Y señalaba a un hombre joven, de aspecto distinguido, que parecía tener en la mirada el color y la melancolía del mar que baña las costas de Inglaterra, su país indudablemente, a juzgar por su porte y apariencia.

—¿Cómo se llama usted? –le interrogué.

—¿Yo? Tommy Driscol –contestó, asombrado ante la escena que se estaba desarrollando ante él.

Entonces contamos el caso.

Y ante la estupefacción de todos los que lo escucharon, dije al náufrago, una vez que nos hubimos instalado en el gabinete de trabajo, adonde los condujimos para reconfortarles con víveres al amor de una lumbre cordial y misericordiosa:

—Le ruego que escriba usted en esa cuartilla–, y le dicté las mismas palabras que aparecían estampadas en el papel misterioso.

Escribió dócilmente, y mientras se quedó ensimismado pensando seguramente en lo misterioso de lo ocurrido, cambié el papel que acababa de escribir por el que había aparecido allí mismo el día anterior y, entregándole éste, le dije:

—¿Reconoce usted que ésta es su letra?

—¡Naturalmente! –contestó después de examinarla–. Pero ¿no ha visto usted que lo acabo de escribir en su presencia?

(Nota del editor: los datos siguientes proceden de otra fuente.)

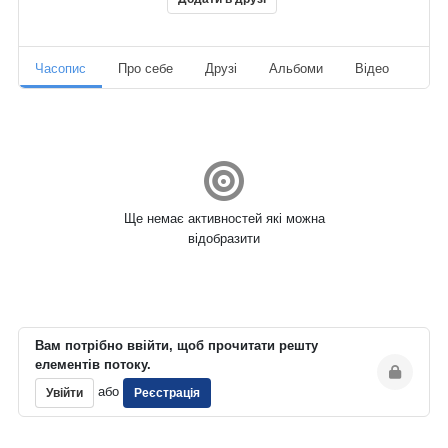
Часопис
Про себе
Друзі
Альбоми
Відео
Ауд
Ще немає активностей які можна
відобразити
Вам потрібно ввійти, щоб прочитати решту
елементів потоку.
або
Увійти
Реєстрація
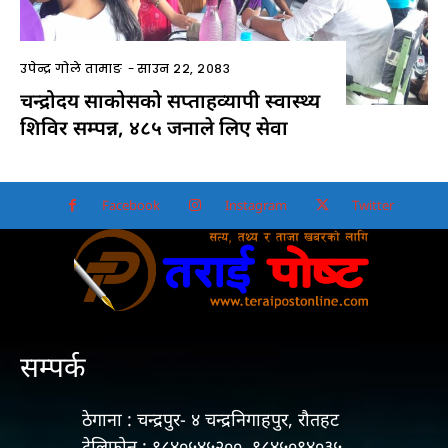
सम्पर्क
ठेगाना : चन्द्रपुर- ४ चन्द्रनिगाहपुर, रौतहट
टेलिफोन : ९८४०५४५२००, ९८४५०९४०३५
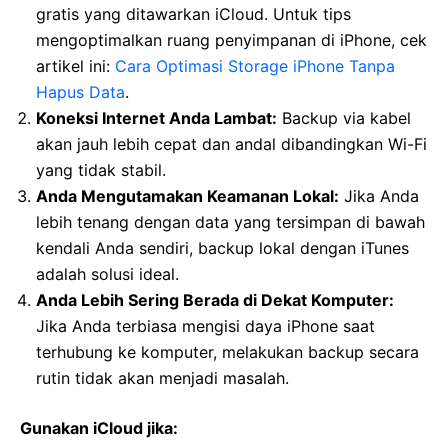
gratis yang ditawarkan iCloud. Untuk tips
mengoptimalkan ruang penyimpanan di iPhone, cek
artikel ini:
Cara
O
ptimasi Storage iPhone Tanpa
Hapus Data
.
Koneksi Internet Anda Lambat:
Backup via kabel
akan jauh lebih cepat dan andal dibandingkan Wi-Fi
yang tidak stabil.
Anda Mengutamakan Keamanan Lokal:
Jika Anda
lebih tenang dengan data yang tersimpan di bawah
kendali Anda sendiri, backup lokal dengan iTunes
adalah solusi ideal.
Anda Lebih Sering Berada di Dekat Komputer:
Jika Anda terbiasa mengisi daya iPhone saat
terhubung ke komputer, melakukan backup secara
rutin tidak akan menjadi masalah.
Gunakan iCloud jika:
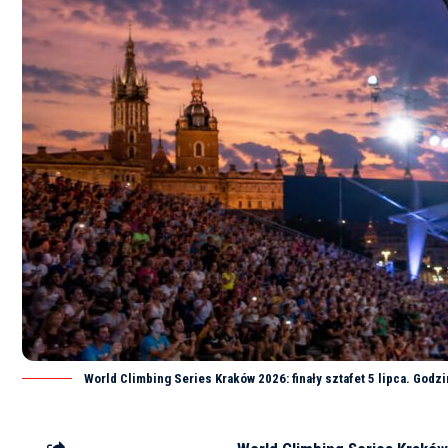
World Climbing Series Kraków 2026: finały sztafet 5 lipca. Godzi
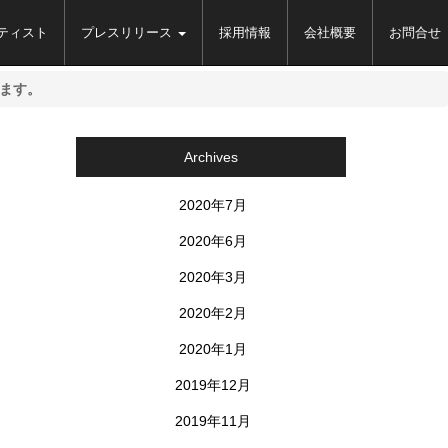
ティスト
プレスリリース
採用情報
会社概要
お問合せ
します。
Archives
2020年7月
2020年6月
2020年3月
2020年2月
2020年1月
2019年12月
2019年11月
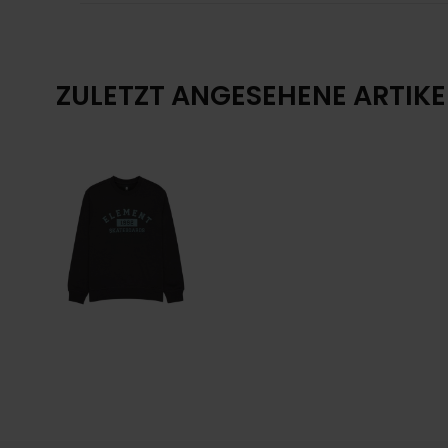
ZULETZT ANGESEHENE ARTIKE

¡Las dos cuartillas eran exactamente iguales!

Como todos, desorientados, querían dar su opinión y hacer absurdas conjeturas, el capitán del navío hundido, un viejo y rudo hombre de mar, impuso silencio, y nos contó que el salvador, Tommy Driscol, había caído, extenuado por la fatiga, el hambre y el miedo, en un letargo profundísimo a la misma hora exactamente en que mi compañero le había visto a su lado.

—Al despertarse –añadió– nos dijo muy alegre y optimista que tenía el presentimiento de que unos torreros nos salvarían, porque él lo había soñado. Y nos describió un faro cuyo aspecto exterior y disposición interior eran iguales a éste.

—Es verdad –siguió Tommy Driscol, el náufrago que con su desdoblamiento había salvado su vida y la de los demás–. Tengo idea de haber estado aquí alguna vez antes de ahora; reconozco todo esto, que casi me es familiar.

Y con esa serena calma peculiar en los hijos de Albión, encendió la pipa que yo le ofrecí, después que hubo restaurado algo sus fuerzas con un buen caldo caliente y un magnífico plato de vegetales.